> **Work request**: Collect each line of the records containing the string "Camper".

> **Data under study**:
>>
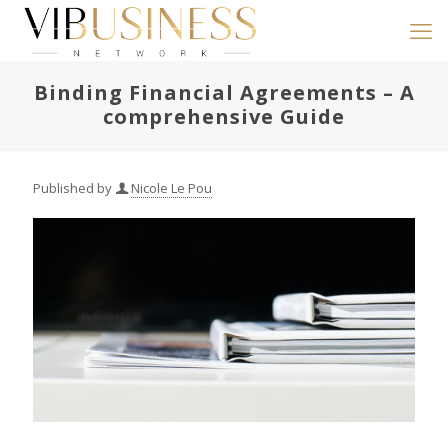
Binding Financial Agreements – A
comprehensive Guide
Published by
Nicole Le Pou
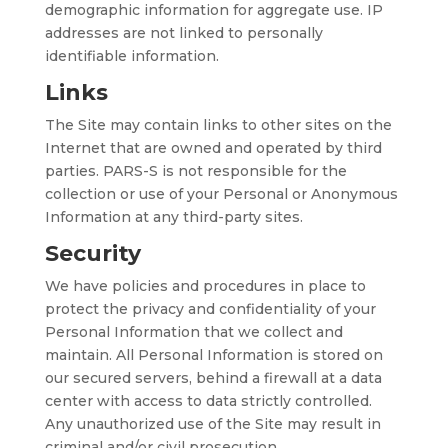
demographic information for aggregate use. IP
addresses are not linked to personally
identifiable information.
Links
The Site may contain links to other sites on the
Internet that are owned and operated by third
parties. PARS-S is not responsible for the
collection or use of your Personal or Anonymous
Information at any third-party sites.
Security
We have policies and procedures in place to
protect the privacy and confidentiality of your
Personal Information that we collect and
maintain. All Personal Information is stored on
our secured servers, behind a firewall at a data
center with access to data strictly controlled.
Any unauthorized use of the Site may result in
criminal and/or civil prosecution.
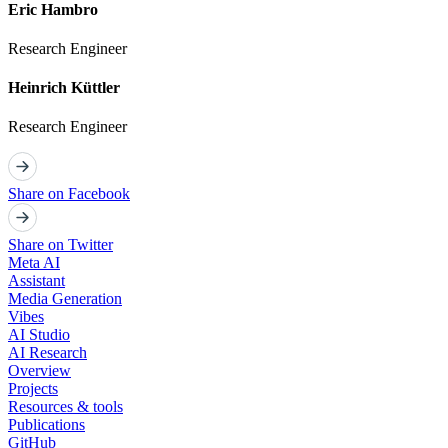
Eric Hambro
Research Engineer
Heinrich Küttler
Research Engineer
Share on Facebook
Share on Twitter
Meta AI
Assistant
Media Generation
Vibes
AI Studio
AI Research
Overview
Projects
Resources & tools
Publications
GitHub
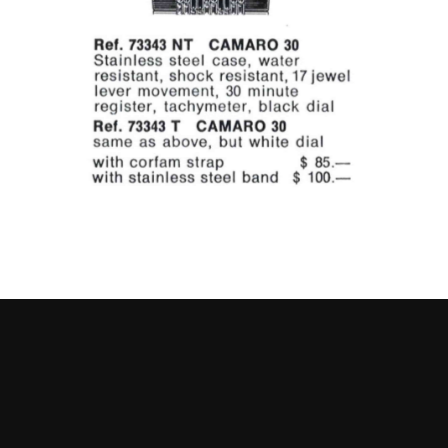
Go to slide 1
Go to slide 2
Go to slide 3
Go to slide 4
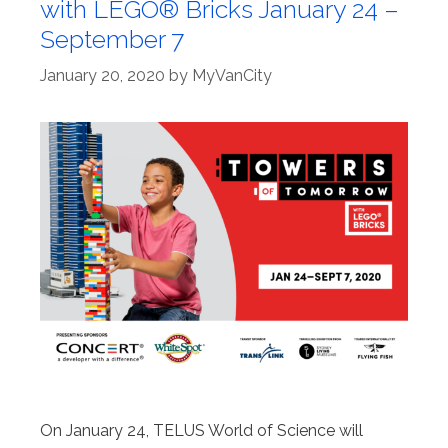
with LEGO® Bricks January 24 –
September 7
January 20, 2020
by
MyVanCity
On January 24, TELUS World of Science will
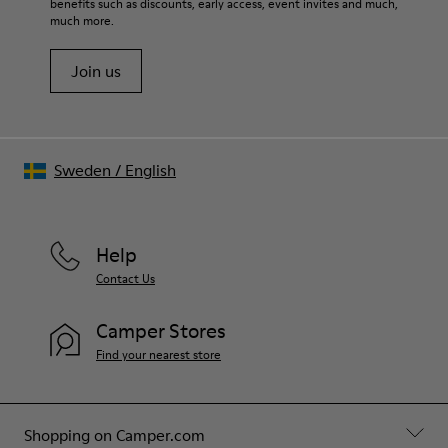
benefits such as discounts, early access, event invites and much,
much more.
Join us
Sweden
/
English
Help
Contact Us
Camper Stores
Find your nearest store
Shopping on Camper.com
<<
> **Exercise result**:
Camper Stores
Shopping on Camper.com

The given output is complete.